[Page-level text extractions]

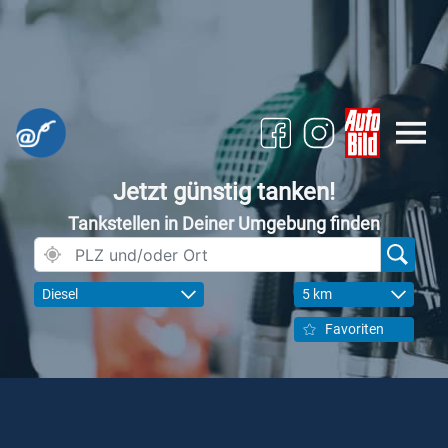
Jetzt günstig tanken!
Tankstellen in Deiner Umgebung finden
Diesel
5 km
Favoriten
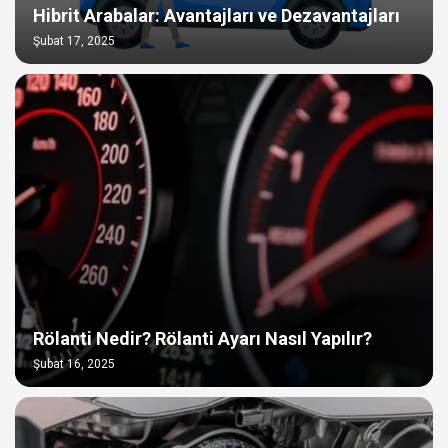
Hibrit Arabalar: Avantajları ve Dezavantajları
Şubat 17, 2025
Rölanti Nedir? Rölanti Ayarı Nasıl Yapılır?
Şubat 16, 2025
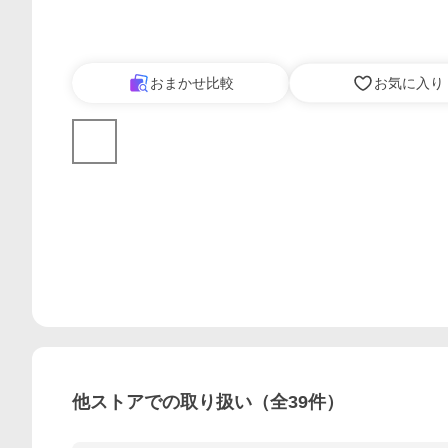
おまかせ比較
お気に入り
他ストアでの取り扱い（全
39
件）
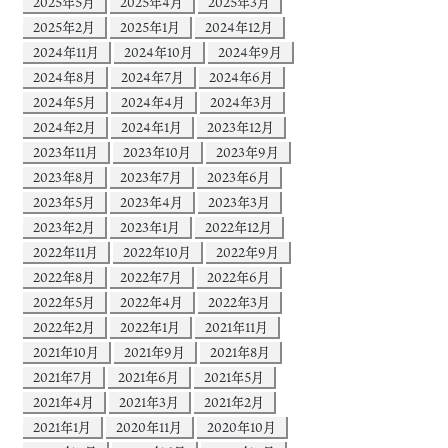
2025年5月
2025年4月
2025年3月
2025年2月
2025年1月
2024年12月
2024年11月
2024年10月
2024年9月
2024年8月
2024年7月
2024年6月
2024年5月
2024年4月
2024年3月
2024年2月
2024年1月
2023年12月
2023年11月
2023年10月
2023年9月
2023年8月
2023年7月
2023年6月
2023年5月
2023年4月
2023年3月
2023年2月
2023年1月
2022年12月
2022年11月
2022年10月
2022年9月
2022年8月
2022年7月
2022年6月
2022年5月
2022年4月
2022年3月
2022年2月
2022年1月
2021年11月
2021年10月
2021年9月
2021年8月
2021年7月
2021年6月
2021年5月
2021年4月
2021年3月
2021年2月
2021年1月
2020年11月
2020年10月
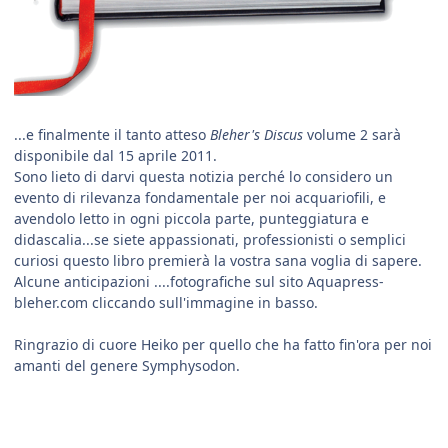
...e finalmente il tanto atteso
Bleher's Discus
volume 2 sarà
disponibile dal 15 aprile 2011.
Sono lieto di darvi questa notizia perché lo considero un
evento di rilevanza fondamentale per noi acquariofili, e
avendolo letto in ogni piccola parte, punteggiatura e
didascalia...se siete appassionati, professionisti o semplici
curiosi questo libro premierà la vostra sana voglia di sapere.
Alcune anticipazioni ....fotografiche sul sito Aquapress-
bleher.com cliccando sull'immagine in basso.
Ringrazio di cuore Heiko per quello che ha fatto fin'ora per noi
amanti del genere Symphysodon.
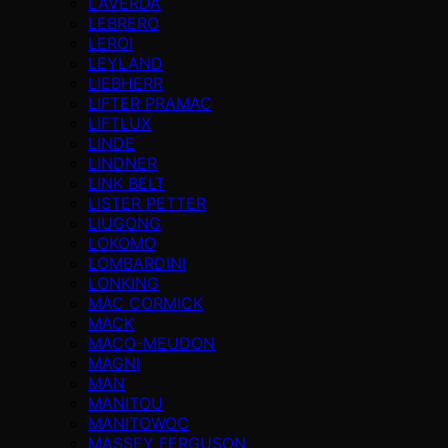
LAVERDA
LEBRERO
LEROI
LEYLAND
LIEBHERR
LIFTER PRAMAC
LIFTLUX
LINDE
LINDNER
LINK BELT
LISTER PETTER
LIUGONG
LOKOMO
LOMBARDINI
LONKING
MAC CORMICK
MACK
MACO-MEUDON
MAGNI
MAN
MANITOU
MANITOWOC
MASSEY FERGUSON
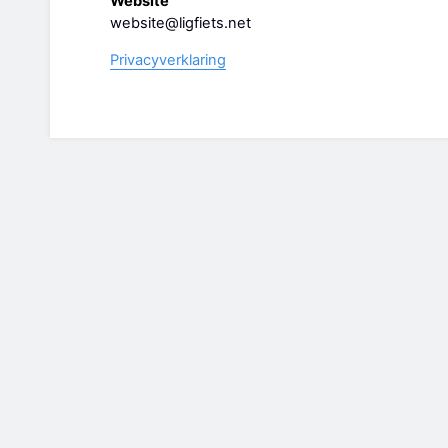
Website
website@ligfiets.net
Privacyverklaring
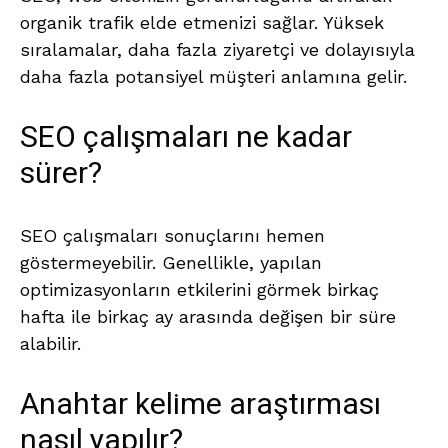
organik trafik elde etmenizi sağlar. Yüksek
sıralamalar, daha fazla ziyaretçi ve dolayısıyla
daha fazla potansiyel müşteri anlamına gelir.
SEO çalışmaları ne kadar
sürer?
SEO çalışmaları sonuçlarını hemen
göstermeyebilir. Genellikle, yapılan
optimizasyonların etkilerini görmek birkaç
hafta ile birkaç ay arasında değişen bir süre
alabilir.
Anahtar kelime araştırması
nasıl yapılır?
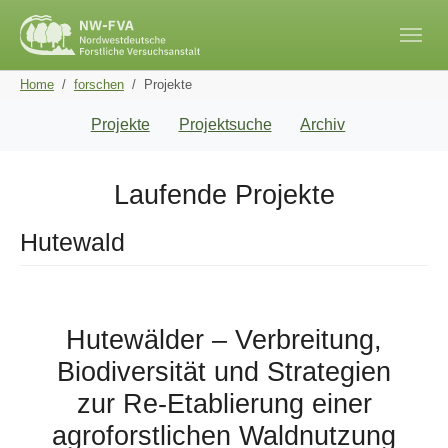
Skip to main navigation
Skip to main content
Skip to page footer
You are here:
Home
forschen
Projekte
Projekte
Projektsuche
Archiv
Laufende Projekte
Hutewald
Hutewälder – Verbreitung,
Biodiversität und Strategien
zur Re-Etablierung einer
agroforstlichen Waldnutzung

• YOUR INSTRUCTIONS: From the first line to the last, set down the records exactly, leaving out images.

• RESULT:
Jetzt günstig tanken!
Tankstellen in Deiner Umgebung finden
Diesel
5 km
Favoriten
Hibrit Arabalar: Avantajları ve Dezavantajları
Şubat 17, 2025
Rölanti Nedir? Rölanti Ayarı Nasıl Yapılır?
Şubat 16, 2025
おまかせ比較
お気に入り
他ストアでの取り扱い（全
39
件）
2025年5月
2025年4月
2025年3月
2025年2月
2025年1月
2024年12月
2024年11月
2024年10月
2024年9月
2024年8月
2024年7月
2024年6月
2024年5月
2024年4月
2024年3月
2024年2月
2024年1月
2023年12月
2023年11月
2023年10月
2023年9月
2023年8月
2023年7月
2023年6月
2023年5月
2023年4月
2023年3月
2023年2月
2023年1月
2022年12月
2022年11月
2022年10月
2022年9月
2022年8月
2022年7月
2022年6月
2022年5月
2022年4月
2022年3月
2022年2月
2022年1月
2021年11月
2021年10月
2021年9月
2021年8月
2021年7月
2021年6月
2021年5月
2021年4月
2021年3月
2021年2月
2021年1月
2020年11月
2020年10月
...e finalmente il tanto atteso
Bleher's Discus
volume 2 sarà
disponibile dal 15 aprile 2011.
Sono lieto di darvi questa notizia perché lo considero un
evento di rilevanza fondamentale per noi acquariofili, e
avendolo letto in ogni piccola parte, punteggiatura e
didascalia...se siete appassionati, professionisti o semplici
curiosi questo libro premierà la vostra sana voglia di sapere.
Alcune anticipazioni ....fotografiche sul sito Aquapress-
bleher.com cliccando sull'immagine in basso.
Ringrazio di cuore Heiko per quello che ha fatto fin'ora per noi
amanti del genere Symphysodon.
LAVERDA
LEBRERO
LEROI
LEYLAND
LIEBHERR
LIFTER PRAMAC
LIFTLUX
LINDE
LINDNER
LINK BELT
LISTER PETTER
LIUGONG
LOKOMO
LOMBARDINI
LONKING
MAC CORMICK
MACK
MACO-MEUDON
MAGNI
MAN
MANITOU
MANITOWOC
MASSEY FERGUSON
Website
website@ligfiets.net
Privacyverklaring
organik trafik elde etmenizi sağlar. Yüksek
sıralamalar, daha fazla ziyaretçi ve dolayısıyla
daha fazla potansiyel müşteri anlamına gelir.
SEO çalışmaları ne kadar
sürer?
SEO çalışmaları sonuçlarını hemen
göstermeyebilir. Genellikle, yapılan
optimizasyonların etkilerini görmek birkaç
hafta ile birkaç ay arasında değişen bir süre
alabilir.
Anahtar kelime araştırması
nasıl yapılır?
Skip to main navigation
Skip to main content
Skip to page footer
You are here:
Home
forschen
Projekte
Projekte
Projektsuche
Archiv
Laufende Projekte
Hutewald
Hutewälder – Verbreitung,
Biodiversität und Strategien
zur Re-Etablierung einer
agroforstlichen Waldnutzung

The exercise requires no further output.